*EXERCISE DETAILS*. Please give the records below back in full, exactly as shown.
SUPPLIED RECORDS Start Marker
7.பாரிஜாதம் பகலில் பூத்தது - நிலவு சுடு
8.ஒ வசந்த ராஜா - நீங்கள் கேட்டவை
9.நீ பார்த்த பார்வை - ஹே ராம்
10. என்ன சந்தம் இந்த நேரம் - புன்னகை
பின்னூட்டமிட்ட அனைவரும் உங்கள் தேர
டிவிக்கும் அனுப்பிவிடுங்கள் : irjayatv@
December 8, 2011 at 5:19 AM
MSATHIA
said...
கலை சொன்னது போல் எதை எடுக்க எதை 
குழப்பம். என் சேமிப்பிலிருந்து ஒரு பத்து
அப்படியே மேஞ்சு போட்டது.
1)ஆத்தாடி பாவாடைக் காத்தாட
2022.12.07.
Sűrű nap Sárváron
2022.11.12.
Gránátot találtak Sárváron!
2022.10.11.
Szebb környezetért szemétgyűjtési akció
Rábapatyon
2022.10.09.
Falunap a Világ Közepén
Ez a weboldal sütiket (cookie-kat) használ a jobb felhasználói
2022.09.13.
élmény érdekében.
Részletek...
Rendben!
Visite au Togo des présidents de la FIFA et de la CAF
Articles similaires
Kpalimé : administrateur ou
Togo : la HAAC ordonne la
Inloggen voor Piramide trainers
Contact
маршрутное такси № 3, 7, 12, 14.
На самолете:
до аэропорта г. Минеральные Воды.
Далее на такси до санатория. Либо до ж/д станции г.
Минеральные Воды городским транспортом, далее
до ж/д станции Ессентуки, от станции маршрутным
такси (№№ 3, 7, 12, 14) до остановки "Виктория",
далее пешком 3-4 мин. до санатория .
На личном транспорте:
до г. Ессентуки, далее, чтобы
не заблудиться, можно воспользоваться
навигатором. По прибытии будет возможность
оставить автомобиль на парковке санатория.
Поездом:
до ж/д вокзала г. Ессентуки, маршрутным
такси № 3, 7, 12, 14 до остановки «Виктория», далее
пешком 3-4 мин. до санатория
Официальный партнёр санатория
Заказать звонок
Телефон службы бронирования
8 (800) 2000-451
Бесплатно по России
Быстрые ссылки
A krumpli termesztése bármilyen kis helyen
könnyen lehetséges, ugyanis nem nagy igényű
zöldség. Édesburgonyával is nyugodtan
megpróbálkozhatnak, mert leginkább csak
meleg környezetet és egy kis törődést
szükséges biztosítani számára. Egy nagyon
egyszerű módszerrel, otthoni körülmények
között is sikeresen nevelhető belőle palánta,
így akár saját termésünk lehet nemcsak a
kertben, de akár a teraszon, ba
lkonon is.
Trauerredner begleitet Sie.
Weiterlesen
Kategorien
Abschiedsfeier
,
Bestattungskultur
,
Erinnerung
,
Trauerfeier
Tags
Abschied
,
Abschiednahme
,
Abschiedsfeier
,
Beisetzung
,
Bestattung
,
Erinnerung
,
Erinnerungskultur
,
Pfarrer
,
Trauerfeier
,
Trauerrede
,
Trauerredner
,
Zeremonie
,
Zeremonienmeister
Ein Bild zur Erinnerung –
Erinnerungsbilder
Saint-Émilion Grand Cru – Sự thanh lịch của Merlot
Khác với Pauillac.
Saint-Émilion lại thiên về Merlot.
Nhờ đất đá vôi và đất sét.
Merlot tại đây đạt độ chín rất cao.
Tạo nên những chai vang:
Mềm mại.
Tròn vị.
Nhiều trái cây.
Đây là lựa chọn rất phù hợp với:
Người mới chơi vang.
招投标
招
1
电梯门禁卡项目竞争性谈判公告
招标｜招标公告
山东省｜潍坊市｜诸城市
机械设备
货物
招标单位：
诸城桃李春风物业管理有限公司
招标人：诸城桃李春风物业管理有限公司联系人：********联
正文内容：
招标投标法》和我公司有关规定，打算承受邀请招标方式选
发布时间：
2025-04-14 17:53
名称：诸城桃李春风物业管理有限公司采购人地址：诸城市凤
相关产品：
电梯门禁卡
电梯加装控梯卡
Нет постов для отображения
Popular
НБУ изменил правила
SUPPLIED RECORDS End Marker
*WRITTEN RESPONSE*.
7.பாரிஜாதம் பகலில் பூத்தது - நிலவு சுடு
8.ஒ வசந்த ராஜா - நீங்கள் கேட்டவை
9.நீ பார்த்த பார்வை - ஹே ராம்
10. என்ன சந்தம் இந்த நேரம் - புன்னகை
பின்னூட்டமிட்ட அனைவரும் உங்கள் தேர
டிவிக்கும் அனுப்பிவிடுங்கள் : irjayatv@
December 8, 2011 at 5:19 AM
MSATHIA
said...
கலை சொன்னது போல் எதை எடுக்க எதை 
குழப்பம். என் சேமிப்பிலிருந்து ஒரு பத்து
அப்படியே மேஞ்சு போட்டது.
1)ஆத்தாடி பாவாடைக் காத்தாட
2022.12.07.
Sűrű nap Sárváron
2022.11.12.
Gránátot találtak Sárváron!
2022.10.11.
Szebb környezetért szemétgyűjtési akció
Rábapatyon
2022.10.09.
Falunap a Világ Közepén
Ez a weboldal sütiket (cookie-kat) használ a jobb felhasználói
2022.09.13.
élmény érdekében.
Részletek...
Rendben!
Visite au Togo des présidents de la FIFA et de la CAF
Articles similaires
Kpalimé : administrateur ou
Togo : la HAAC ordonne la
Inloggen voor Piramide trainers
Contact
маршрутное такси № 3, 7, 12, 14.
На самолете:
до аэропорта г. Минеральные Воды.
Далее на такси до санатория. Либо до ж/д станции г.
Минеральные Воды городским транспортом, далее
до ж/д станции Ессентуки, от станции маршрутным
такси (№№ 3, 7, 12, 14) до остановки "Виктория",
далее пешком 3-4 мин. до санатория .
На личном транспорте:
до г. Ессентуки, далее, чтобы
не заблудиться, можно воспользоваться
навигатором. По прибытии будет возможность
оставить автомобиль на парковке санатория.
Поездом:
до ж/д вокзала г. Ессентуки, маршрутным
такси № 3, 7, 12, 14 до остановки «Виктория», далее
пешком 3-4 мин. до санатория
Официальный партнёр санатория
Заказать звонок
Телефон службы бронирования
8 (800) 2000-451
Бесплатно по России
Быстрые ссылки
A krumpli termesztése bármilyen kis helyen
könnyen lehetséges, ugyanis nem nagy igényű
zöldség. Édesburgonyával is nyugodtan
megpróbálkozhatnak, mert leginkább csak
meleg környezetet és egy kis törődést
szükséges biztosítani számára. Egy nagyon
egyszerű módszerrel, otthoni körülmények
között is sikeresen nevelhető belőle palánta,
így akár saját termésünk lehet nemcsak a
kertben, de akár a teraszon, ba
lkonon is.
Trauerredner begleitet Sie.
Weiterlesen
Kategorien
Abschiedsfeier
,
Bestattungskultur
,
Erinnerung
,
Trauerfeier
Tags
Abschied
,
Abschiednahme
,
Abschiedsfeier
,
Beisetzung
,
Bestattung
,
Erinnerung
,
Erinnerungskultur
,
Pfarrer
,
Trauerfeier
,
Trauerrede
,
Trauerredner
,
Zeremonie
,
Zeremonienmeister
Ein Bild zur Erinnerung –
Erinnerungsbilder
Saint-Émilion Grand Cru – Sự thanh lịch của Merlot
Khác với Pauillac.
Saint-Émilion lại thiên về Merlot.
Nhờ đất đá vôi và đất sét.
Merlot tại đây đạt độ chín rất cao.
Tạo nên những chai vang:
Mềm mại.
Tròn vị.
Nhiều trái cây.
Đây là lựa chọn rất phù hợp với:
Người mới chơi vang.
招投标
招
1
电梯门禁卡项目竞争性谈判公告
招标｜招标公告
山东省｜潍坊市｜诸城市
机械设备
货物
招标单位：
诸城桃李春风物业管理有限公司
招标人：诸城桃李春风物业管理有限公司联系人：********联
正文内容：
招标投标法》和我公司有关规定，打算承受邀请招标方式选
发布时间：
2025-04-14 17:53
名称：诸城桃李春风物业管理有限公司采购人地址：诸城市凤
相关产品：
电梯门禁卡
电梯加装控梯卡
Нет постов для отображения
Popular
НБУ изменил правила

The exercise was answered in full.